Draguir hoche la tête, ne voulant pas le contrarier sur ce point. Son ami rajoute :

— Je vais aller aider les autres, on part dans deux heures.

Il se détourne, l'air soucieux, puis en s'approchant de la porte, il regarde Draguir en tournant la tête :

— Tu m'as fait très peur, Draguir, et le pire, c'est que ce n'est pas fini.

Draguir soupire en se redressant et s'examinant le bras. Elias récupère une chaise qu'il place devant lui avant de s'y asseoir dessus. Il joint ses mains en posant ses coudes sur ses genoux, le regard fatigué et troublé. Le jeune homme s'installe en tailleur devant lui et l'observe ouvrir la bouche plusieurs fois avant de la refermer.

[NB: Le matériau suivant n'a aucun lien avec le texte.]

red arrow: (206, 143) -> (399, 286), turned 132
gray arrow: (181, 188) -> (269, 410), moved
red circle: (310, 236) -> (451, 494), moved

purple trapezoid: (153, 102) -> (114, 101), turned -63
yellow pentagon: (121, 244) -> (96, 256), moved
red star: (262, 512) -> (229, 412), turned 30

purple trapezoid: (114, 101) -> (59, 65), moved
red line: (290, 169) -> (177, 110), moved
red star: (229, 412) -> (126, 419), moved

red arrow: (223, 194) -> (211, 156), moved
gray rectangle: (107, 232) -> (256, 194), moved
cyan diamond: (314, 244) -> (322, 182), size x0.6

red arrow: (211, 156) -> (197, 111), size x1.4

— Elias, commence Draguir à voix basse.

Le samouraï lève la main pour le stopper dans sa lancée :

— Attends juste deux secondes que je trouve la bonne formulation, soupire-t-il.

Draguir souffle en croisant les bras sur son torse alors qu'Elias se lève en faisant quelques pas dans l'appartement. Puis, il s'agrippe au dossier de la chaise en demandant :

— Tu penses que c'est vraiment lui ?

Devinant de qui il parle, Draguir confirme en hochant la tête.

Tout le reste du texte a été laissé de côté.